Major ELO gain achieved by SF 15.1 Dev

Sort:
Avatar of agatti1970

Today a breakthrough gain in strenght was achieved by the Stockfish team.

We're used nowadays that pretty much every couple days a new 15.1 Dev (or 15.1+) is released, with an average of a fraction of an ELO point gain between subsequent versions.

The latest SF released today sports an impressive 10 ELO points gain by means of an approx 10% gain in speed, depending on the CPU on which it runs.

Source code and Binaries:  https://www.abrok.eu/stockfish/

Kudos to the SF developers!

Avatar of yolosolo123
Wow
Avatar of agatti1970

Thank-you for posting your test results. Test results are impacted by a number of factors, even the people at the CCRL list warn that every estimated ELO is subject to a "+" / "-" tolerance. I've read that one key aspect to consider is the neural network file, and that very recently (even today!) both SF and the NNUE file have been optimized for speed, which should - as they claim - bring the strengt increase. The latest file to use is the one that today's SF claims as default net when the UCI command is given.

Avatar of agatti1970

Again: what NNUE file did you use? You should compare the original "15.1" with its specific NNUE file - the one that such version claims to be used when UCI command is given - and the very latest SF 15.1 dev with the very most recent NNUE file. You should not mix things. I suspect you did not perform the test as I'm describing it - am I correct?

Avatar of agatti1970

Then I don't know why your results show a difference of 4 points, while SF' dev team tests speak about 10 points. I don't have enough information to say which is right and why. I enjoy the fact that this version is stronger than the previous one, I'm happy for the SF team and for us of course. Maybe it's going to be called 15.2 instead of 16, if 16 is "too much" for the increase it's having now. Given what I use SF for - which is support me in analysing mostly my own games, I'm sure I would not benefit of having +10 ELO points instead of +4. That's all I can say if you have a strong opinion that SF Dev test results are inflated or false.

I still can't understand why they would claim a false information, if it is enough that someone from home performs a 100-games test to prove they're lying?

Avatar of agatti1970
DesperateKingWalk ha scritto:

I run a live chess engine testing channel on YouTube. When I get off work I will setup a live test in real time. And broadcast it here.

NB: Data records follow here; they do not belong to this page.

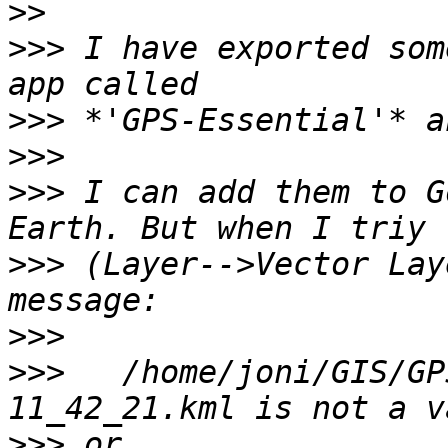
>>
>>>
 I have exported som
>>>
>>>
>>>
 I can add them to G
>>>
 (Layer-->Vector Lay
>>>
>>>
   /home/joni/GIS/GP
>>>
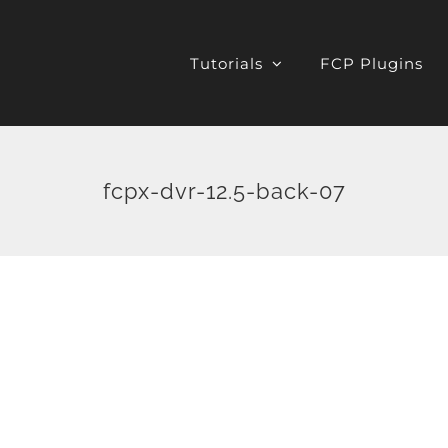
Tutorials
FCP Plugins
fcpx-dvr-12.5-back-07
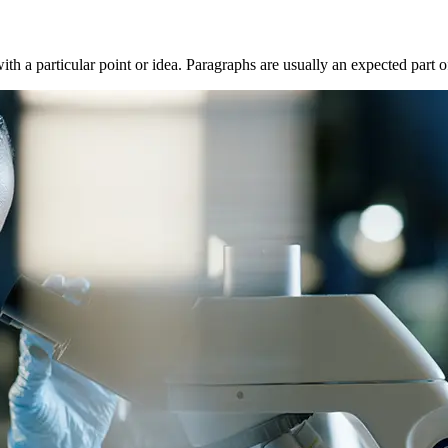
with a particular point or idea. Paragraphs are usually an expected part 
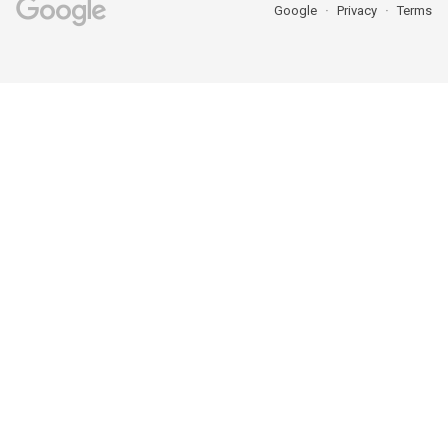
Google
Privacy
Terms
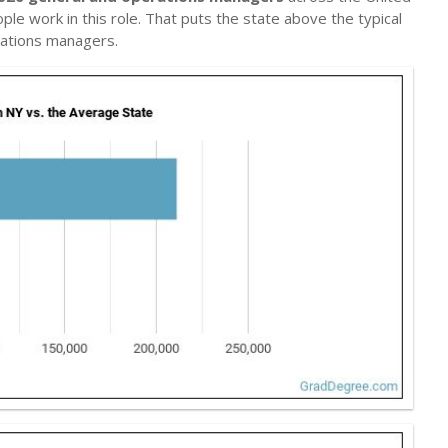
ple work in this role. That puts the state above the typical
ations managers.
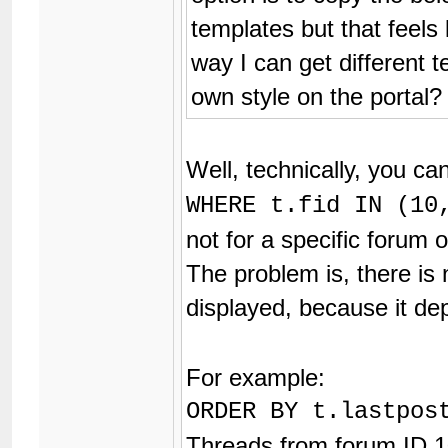
templates but that feels
way I can get different t
own style on the portal?
Well, technically, you ca
WHERE t.fid IN (10
not for a specific forum o
The problem is, there is
displayed, because it d
For example:
ORDER BY t.lastpos
Threads from forum ID 1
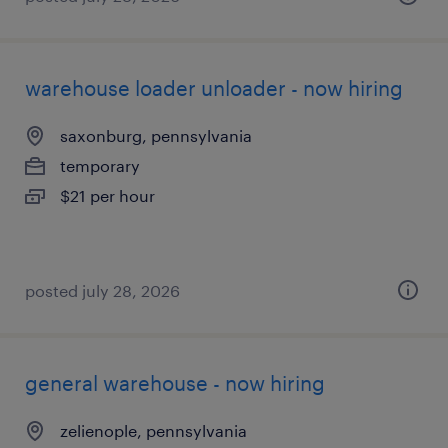
warehouse loader unloader - now hiring
saxonburg, pennsylvania
temporary
$21 per hour
posted july 28, 2026
general warehouse - now hiring
zelienople, pennsylvania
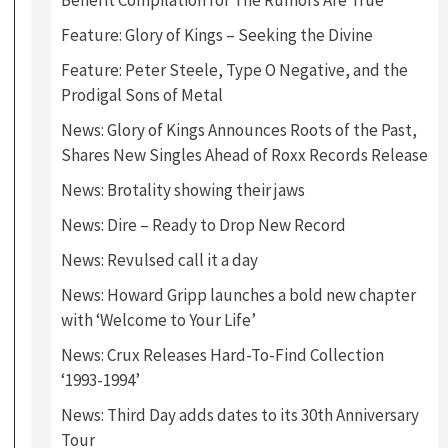
Benefit Compilation for The Rumors Are True
Feature: Glory of Kings – Seeking the Divine
Feature: Peter Steele, Type O Negative, and the
Prodigal Sons of Metal
News: Glory of Kings Announces Roots of the Past,
Shares New Singles Ahead of Roxx Records Release
News: Brotality showing their jaws
News: Dire – Ready to Drop New Record
News: Revulsed call it a day
News: Howard Gripp launches a bold new chapter
with ‘Welcome to Your Life’
News: Crux Releases Hard-To-Find Collection
‘1993-1994’
News: Third Day adds dates to its 30th Anniversary
Tour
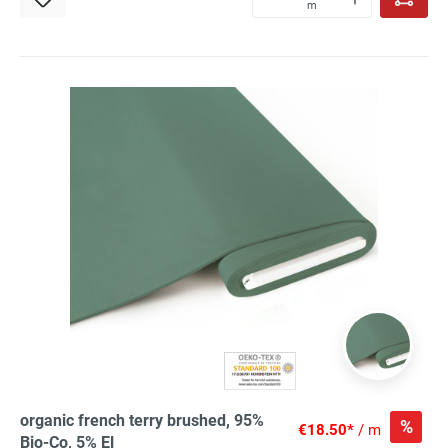
m
organic french terry brushed, 95%
%
€18.50*
/ m
Bio-Co, 5% El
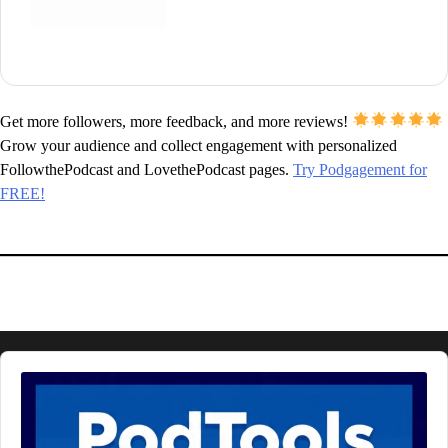
Get more followers, more feedback, and more reviews!
Grow your audience and collect engagement with personalized
FollowthePodcast and LovethePodcast pages.
Try Podgagement for
FREE!
Audio
Player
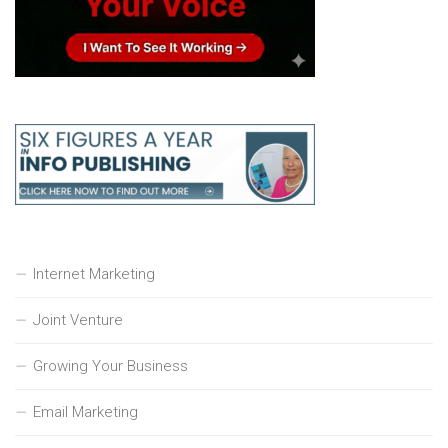
Internet Marketing
Joint Venture
Growing Your Business
Email Marketing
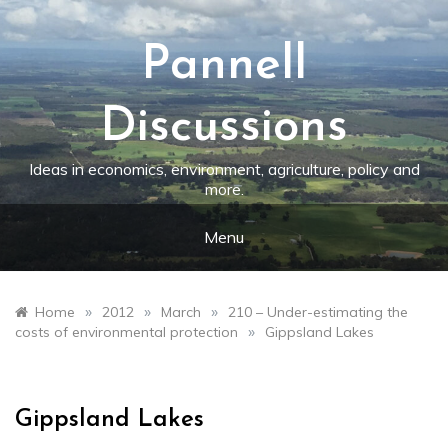
Skip
to
content
Pannell
Discussions
Ideas in economics, environment, agriculture, policy and
more.
Menu
»
»
»
Home
2012
March
210 – Under-estimating the
»
costs of environmental protection
Gippsland Lakes
Gippsland Lakes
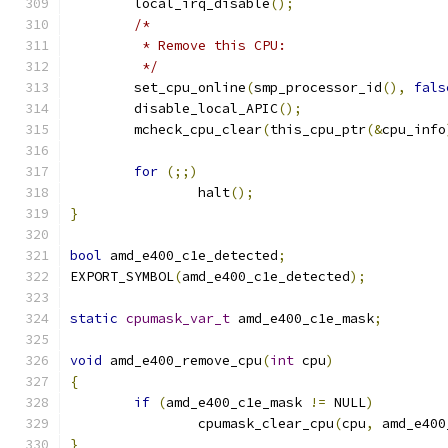
	local_irq_disable
();
/*
	 * Remove this CPU:
	 */
	set_cpu_online
(
smp_processor_id
(),
fals
	disable_local_APIC
();
	mcheck_cpu_clear
(
this_cpu_ptr
(&
cpu_info
for
(;;)
		halt
();
}
bool
 amd_e400_c1e_detected
;
EXPORT_SYMBOL
(
amd_e400_c1e_detected
);
static
cpumask_var_t
 amd_e400_c1e_mask
;
void
 amd_e400_remove_cpu
(
int
 cpu
)
{
if
(
amd_e400_c1e_mask 
!=
 NULL
)
		cpumask_clear_cpu
(
cpu
,
 amd_e400
}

Interesting! Yes please, appreciate.

Avatar of agatti1970

I'm very impressed by the hw configuration. I've joined your channel, thank-you for broadcasting. Question: have you ever tried to reach out to the SF dev team to speak about the test framework? This may clarify why your tests are giving a result, and theirs, another. Generally, open discussions with a positive attitude, enrich both party's knowledge - IMHO.

Avatar of agatti1970
Today at this address, CCRL is showing the latest SF dev having approx 20 ELO points more than 15.1 on long time controls. http://ccrl.chessdom.com/ccrl/4040/cgi/compare_engines.cgi?family=Stockfish&print=Rating+list&print=Results+table&print=LOS+table&print=Ponder+hit+table&print=Eval+difference+table&print=Comopp+gamenum+table&print=Overlap+table&print=Score+with+common+opponents
Avatar of agatti1970
Not sure how to interprete this or yours or others tests then.
Avatar of drdos7

Something I have noticed about the recent development versions is that the file is a good bit larger (68mb compared to ~46mb in the past) suggesting a larger NNUE file, but yes that doesn't necessarily mean that it is better although it is likely that it is as +20 elo is really not that dramatic a difference.